The NMN Loading Protocol - FAQ
How much NMN should I take?
The published clinical trials use 250mg to 1000mg/day. Liposomal formulations typically dose 250-500mg (higher bioavailability). Non-liposomal standard NMN typically doses 500-1000mg. Start at half your target dose for week 1-2 to test GI tolerance, then ramp.
When should I take NMN?
First thing in the morning on an empty stomach, 30+ minutes before food or coffee. Food cuts bioavailability 40-60%. Morning timing is preferred over evening - some users report sleep disruption from evening NAD precursor dosing.

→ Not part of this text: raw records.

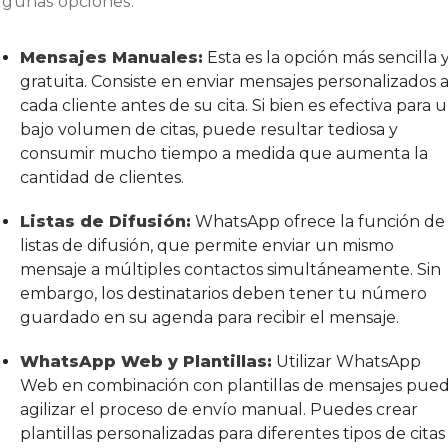
lgunas opciones:
Mensajes Manuales:
Esta es la opción más sencilla 
gratuita. Consiste en enviar mensajes personalizados 
cada cliente antes de su cita. Si bien es efectiva para 
bajo volumen de citas, puede resultar tediosa y
consumir mucho tiempo a medida que aumenta la
cantidad de clientes.
Listas de Difusión:
WhatsApp ofrece la función de
listas de difusión, que permite enviar un mismo
mensaje a múltiples contactos simultáneamente. Sin
embargo, los destinatarios deben tener tu número
guardado en su agenda para recibir el mensaje.
WhatsApp Web y Plantillas:
Utilizar WhatsApp
Web en combinación con plantillas de mensajes pue
agilizar el proceso de envío manual. Puedes crear
plantillas personalizadas para diferentes tipos de citas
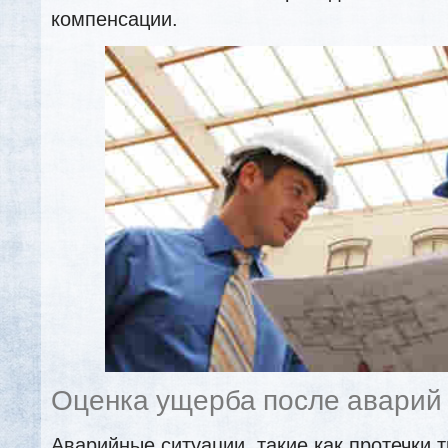
компенсации.
Оценка ущерба после аварий
Аварийные ситуации, такие как протечки 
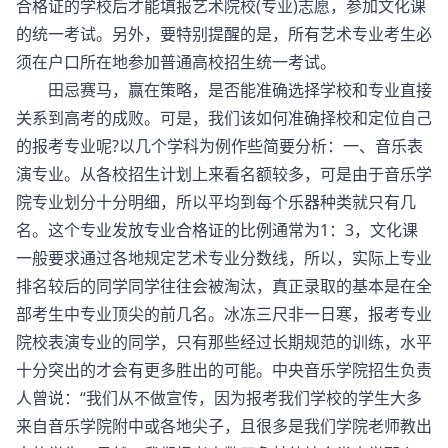
合格证的学校后才能填报艺术院校(
专业
)志愿，参加文化课
的统一考试。另外，要特别提醒的是，所有艺术专业考生必
须在户口所在地参加普通高校招生统一考试。
田忌赛马，赢在策略，是否能准确选择学校和专业直接
关系到高考的成败。可是，我们该如何准确择校和定位自己
的报考专业呢?
以几个学科为例作些简要分析：一、音乐表
演专业。从各校招生计划上来看名额较多，可是由于音乐学
院专业划分十分明细，所以平均到每个乐器种类就只有几
名。这个专业发放专业合格证的比例通常为
1：3，文化课
一般要求通过各地规定艺术专业分数线，所以，实际上专业
排名较后的同学同学往往会被淘汰，真正录取的基本是在全
部考生中专业顶尖的前几名。冰冻三尺非一日寒，报考专业
院校表演专业的同学，只有那些经过长期规范的训练，水平
十分突出的才会有更多胜出的可能。
中央音乐学院招生负责
人曾
说：“我们从不做宣传，因为报考我们学校的学生大多
来自音乐学院附中或各地尖子，且很多是我们学院老师教出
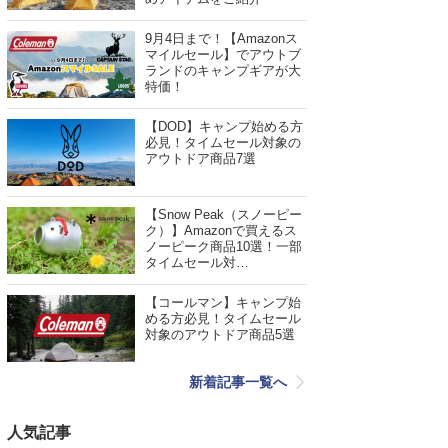
9月4日まで！【Amazonス
マイルセール】でアウトブ
ランドのキャンプギアが大
特価！
【DOD】キャンプ始める方
必見！タイムセール対象の
アウトドア商品7選
【Snow Peak（スノーピー
ク）】Amazonで買えるス
ノーピーク商品10選！一部
タイムセール対…
【コールマン】キャンプ始
める方必見！タイムセール
対象のアウトドア商品5選
新着記事一覧へ
人気記事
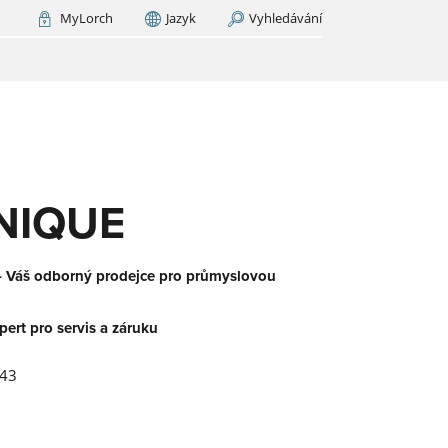
MyLorch
Jazyk
Vyhledávání
Italia
France
(FR)
EDAT NYNÍ
M
orch
.
ický
u.
še
NIQUE
– Váš odborný prodejce pro průmyslovou
pert pro servis a záruku
-
 43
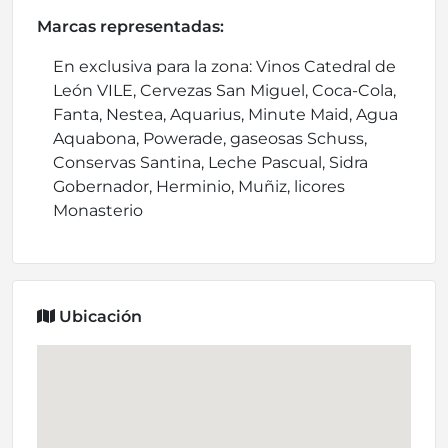
Marcas representadas:
En exclusiva para la zona: Vinos Catedral de
León VILE, Cervezas San Miguel, Coca-Cola,
Fanta, Nestea, Aquarius, Minute Maid, Agua
Aquabona, Powerade, gaseosas Schuss,
Conservas Santina, Leche Pascual, Sidra
Gobernador, Herminio, Muñiz, licores
Monasterio
Ubicación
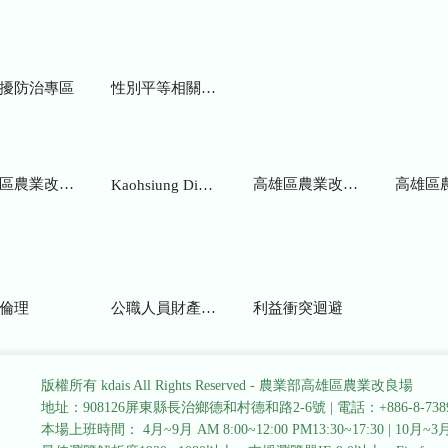
擾防治專區
性別平等相關網站
業改良場研究彙報
高雄區農業改良場年報
高雄區
Kaohsiung District Agricultural Research and Extension Station
倫理
公職人員財產申報
利益衝突迴避
版權所有 kdais All Rights Reserved - 農業部高雄區農業改良場
地址：908126屏東縣長治鄉德和村德和路2-6號
|
電話：+886-8-738
本場上班時間： 4月~9月 AM 8:00~12:00 PM13:30~17:30
|
10月~3月 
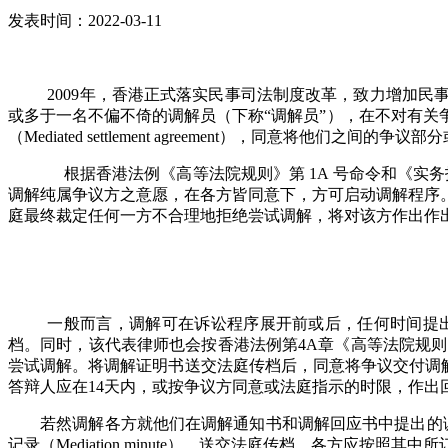
发表时间：2022-03-11
2009年，香港正式落实民事司法制度改革，致力增加
或多于一名不偏不倚的调解员（下称“调解员”），在不对有
（Mediated settlement agreement），同意将他们之间的
根据香港法例《高等法院规则》第
1A 号命令和《实
调解纯属争议方之意愿，在各方皆同意下，方可启动调解程序
庭最终裁定任何一方不合理地拒绝尝试调解，将对该方作出作
一般而言，调解可在诉讼程序展开前或后，任何时间提
档。同时，该代表律师也会按香港法例第
4A章《高等法院规则》
尝试调解。将调解证明书送交法庭传档后，同意将争议交付调解
答辩人应在14天内，或按争议方同意或法庭指示的时限，作出
若然调解各方就他们在调解通知书和调解回应书中提出的调
记录（Mediation minute），送交法庭传档。各方应按照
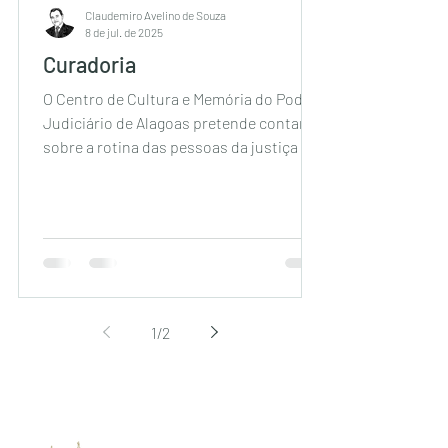
Claudemiro Avelino de Souza
8 de jul. de 2025
Curadoria
O Centro de Cultura e Memória do Poder
Judiciário de Alagoas pretende contar
sobre a rotina das pessoas da justiça e a
evolução de suas...
1
/
2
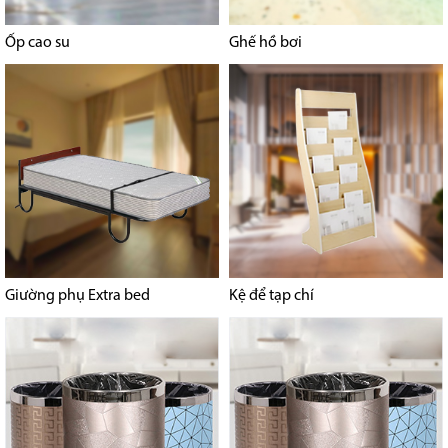
Ốp cao su
Ghế hồ bơi
Giường phụ Extra bed
Kệ để tạp chí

How long until I see effects?
Subjective effects (energy, sleep quality, recovery from workouts) typically show up at week 4-6 if they are going to. Biomarker effects (epigenetic age, NAD+ levels) require 12+ weeks of consistent dosing to evaluate. If you see absolutely nothing by month 3 at full dose, the protocol may not be working for your physiology.
Are the brand differences real or marketing?
Real, mostly in two dimensions. (1) Third-party testing for purity + actual dose - some cheap NMN tests at meaningfully lower potency than label claims. (2) Bioavailability formulation - liposomal NMN produces higher blood NMN levels per mg than standard powder in published comparisons. Pay for the third-party-tested liposomal options at the credible brands.
How do I know if it is working?
Baseline TruDiagnostic TruAge + standard blood panel + subjective measures (sleep, energy, recovery) BEFORE starting. Re-test at month 3 and 6. The published NMN trials show small biomarker changes (epigenetic age shifts of 0.3-1.2 years over 6 months) - do not expect dramatic single-test changes. The trajectory matters more than the single reading.
Not medical advice. This playbook describes a protocol pattern that serious users run. It is not medical advice and not a substitute for clinician consultation. Cleared physician review is required before adopting any protocol if you have cardiovascular disease, are pregnant, or manage a chronic condition.